Changing Behaviors: Who Asked Magazines To Get 'Interactive' Anyway?
Here's one simple truth I know after covering behavioral marketing technologies at Mediapost for over a decade: It's a heck of a lot easier to track behaviors digitally than it is to drive them.
Personalization is a case in point. Even when offered the advantages of a more streamlined and targeted content experience, very small shares of users have ever lifted a finger to opt into the minimal profiling needed to personalize a site. I can’t even count the many techniques I have covered over the years for goading people into personalization.
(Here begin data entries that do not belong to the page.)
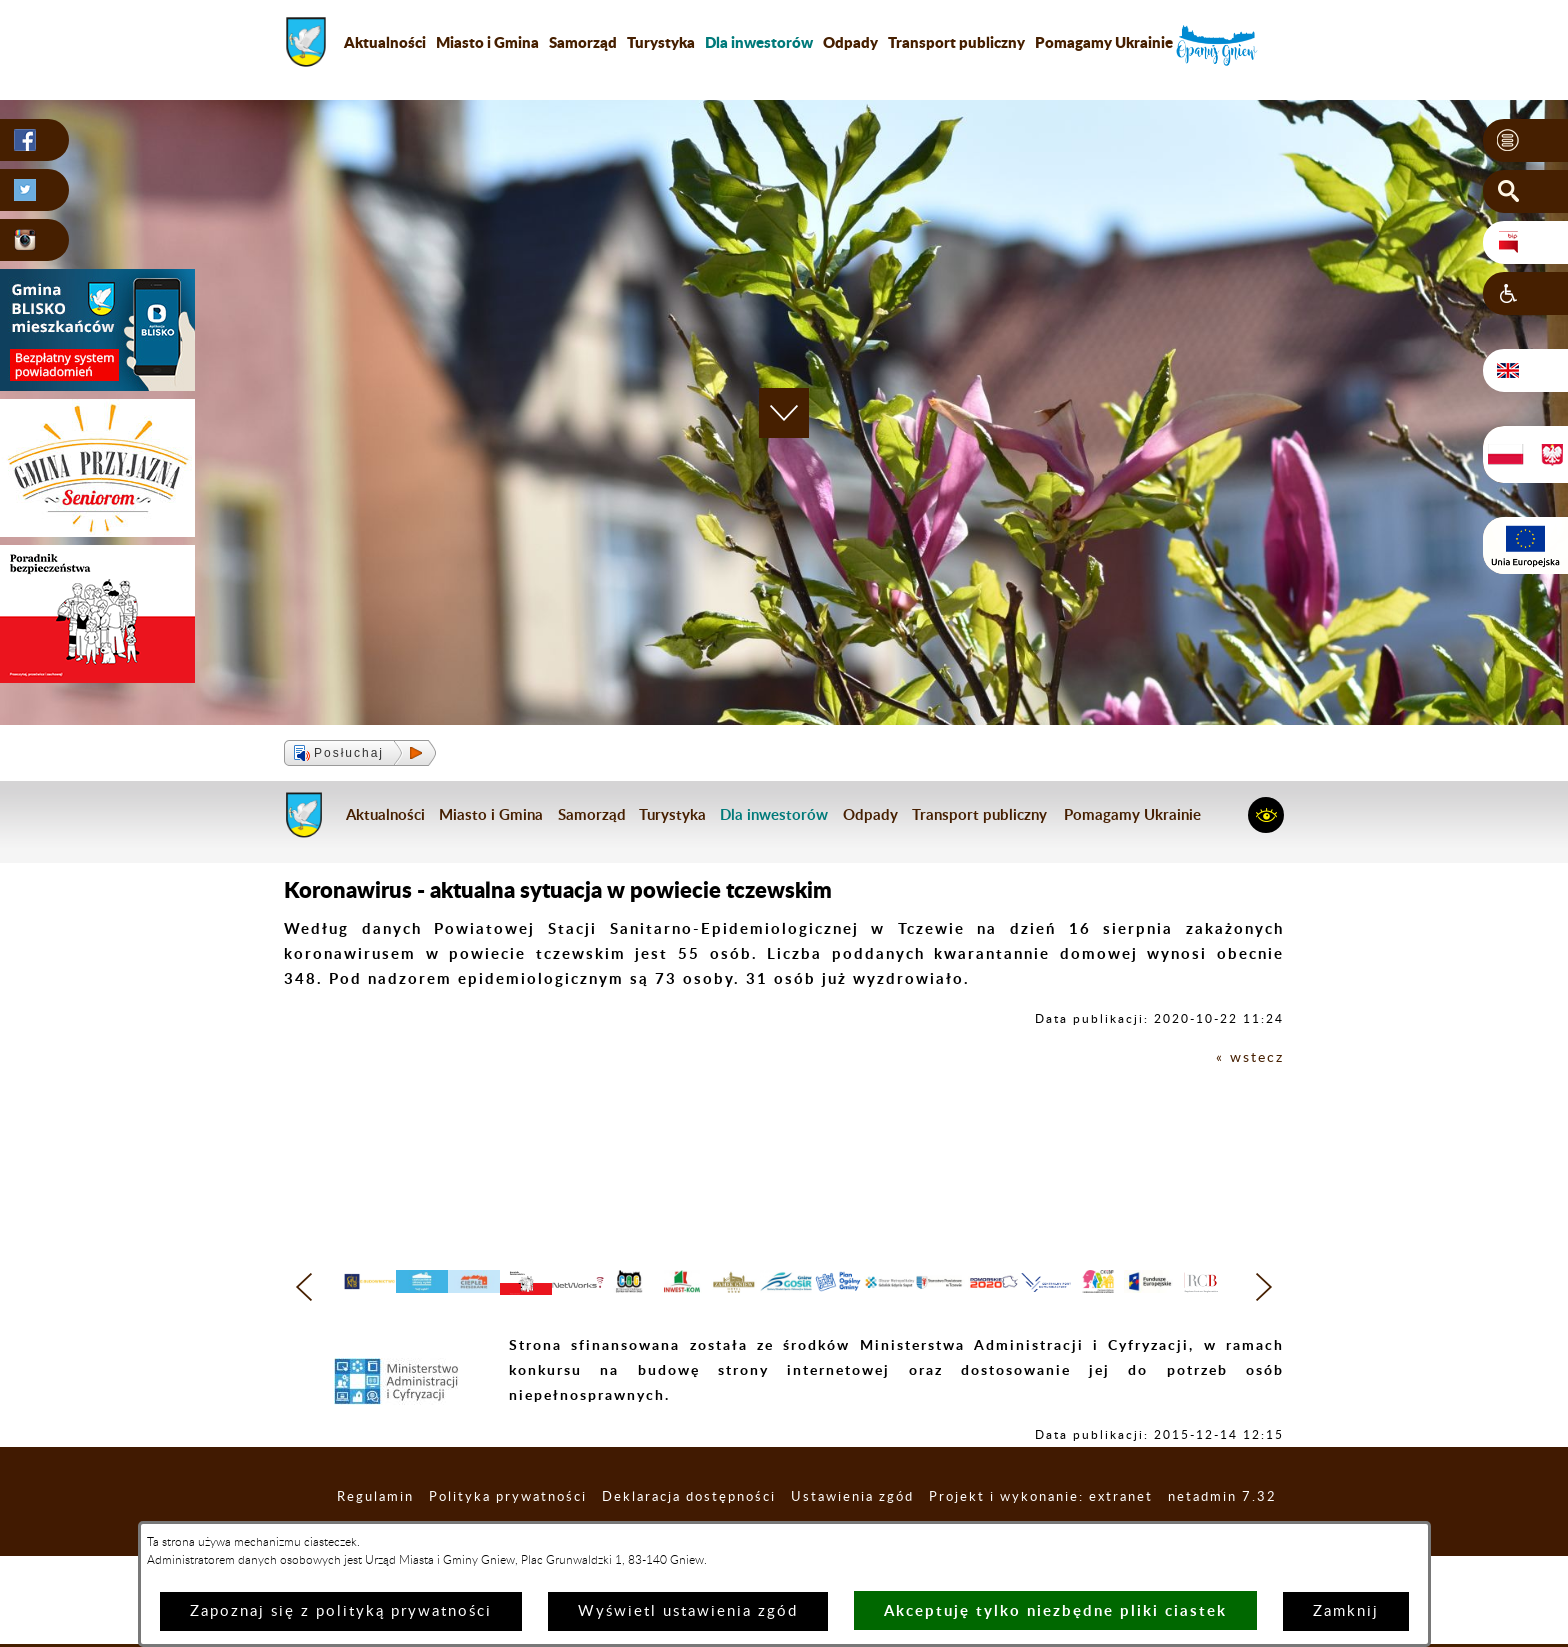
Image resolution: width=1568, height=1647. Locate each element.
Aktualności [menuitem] (385, 42)
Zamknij (1346, 1611)
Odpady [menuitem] (850, 42)
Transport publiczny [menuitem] (956, 42)
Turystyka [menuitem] (661, 42)
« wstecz (1248, 1057)
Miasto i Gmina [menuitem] (487, 42)
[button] (1525, 141)
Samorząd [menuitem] (583, 42)
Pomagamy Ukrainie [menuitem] (1104, 42)
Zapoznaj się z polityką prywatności (341, 1611)
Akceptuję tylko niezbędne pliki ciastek (1055, 1610)
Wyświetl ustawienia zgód (688, 1611)
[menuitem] (759, 42)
And so a cottage industry of recommendation engines emerges to use behavioral tracking and analytics of aggregated behaviors to do the personalization for us.
The dream of melding print and digital media is another case. It has been more than a decade since the infamous CueCat barcode scanner landed on my desk courtesy of Forbes. You may recall that this much-maligned print-to-Web device connected to a PC via a USB port to scan the first generation of in-book 2D codes. If memory serves, Forbes promoted the idea heavily by sending 800,000 of them to subscribers, and for a brief shining moment the codes popped up in newspaper and magazines, usually clicking to links that were no more or less satisfying to the user than many of the first hapless QR campaigns a decade later. Adding to the comedy was the fact that the orange scanner light on the device came from the crouching cat’s mouth, helping the stylized feline-shaped wand to look all the more like an adult sex toy.
For the last decade I have watched the magazine industry flail about, looking to connect its waning analog medium to digital in all manner of ways: page image recognition in the mid 2000s, SMS "bugs" in ads and articles a bit later, QR codes and Microsoft Tags three years ago, and, more recently, to less-intrusive approaches such as watermarking and AR.
Next week, Esquire will launch its December magazine with one of the most convincing attempts I have seen to make print more seamlessly “interactive.” A combination of several of the techniques that preceded it (image recognition, AR), the Netpages app Esquire is championing has visually indexed every page of the issue, and in some cases specific items on the page. Thus readers don’t need to look for 2D codes or even visual cues that a watermark is present, and can save a digital version of every page for later reference or share it over multiple social network and person-to-person channels. On some pages like editorial product round-ups, the mobile camera can detect specific items and overlay a buy button for immediate purchase.
To be sure, there are multiple ways that this model improves on the many post-CueCat attempts to marry print and digital. The app succeeds in actually mimicking a pre-existing behavior: ripping pages from magazines to save or share. It doesn’t require scanning codes or noticing cues.
The hope here is that using a mobile phone to read and index a magazine will become a reflex. Esquire’s parent company, Hearst, plans to roll out the functionality to other titles next year. In making interactivity ubiquitous, and moving activation to the device that 90% of magazine readers have at hand when reading (one magazine exec tells me), publishers would like the smartphone to essentially become a mouse.
If there is one lesson to be learned from digital media’s short history, it is that building any business model on the prospect of changing people’s behaviors is foolish at best. Our media activities have indeed changed over time in response to digital opportunities, but overall these changes have been incremental. Don’t expect people to do something new for your businesses’ benefit (albeit pitched to them as “added value”).
And the dream of marrying all analog and digital experience may be much more enticing to the industries poised to profit from it than it is to consumers. Sure, the print-to-Web techniques have moved closer to pre-existing behaviors, and that is all to the good. And there certainly is some evidence that when driven by sweepstakes and other very high-profile value propositions, users will respond to “interactive print” is some numbers. But I still can’t get any of these magazine publishers to cop to the real share of their readers who are using these print-to-Web programs. Yeah, yeah it is “early days.” I know the drill.
Which still begs the questions, 12 years after the CueCat, of whether people really want one of their last remaining analog experiences “activated” at all. Newspapers and magazines are in an odd situation here. Making a digital connection to print is perceived as the necessary or trendy thing to do. No one wants to be caught with their digital drawers down in this industry. And these devices give the publisher and ad clients an invaluable interactive loop unheard of in the print world. But again, the advantage seems to be more for the industry than the consumer.
On the other hand, publishers promote the enduring immersive qualities of print, that special tactile, rhythmic lean-back mode that is supposed to make their advertising so effective. Print-to-Web models all break that flow to engage the user in a wholly different experience on a display that is a fraction the size of the printed page.
More to the point, magazines and newspapers are the original mobile media. They are defined by their portability. One of the main advantages that mobile media offers consumers has been baked into the print world now for a century and more.
It's still an open question not only how digital devices themselves slipstream into everyday behaviors. But perhaps more to the point may be understanding what aspects of our analog media lives we consumers want to preserve apart and deliberately distinct from the great digitization.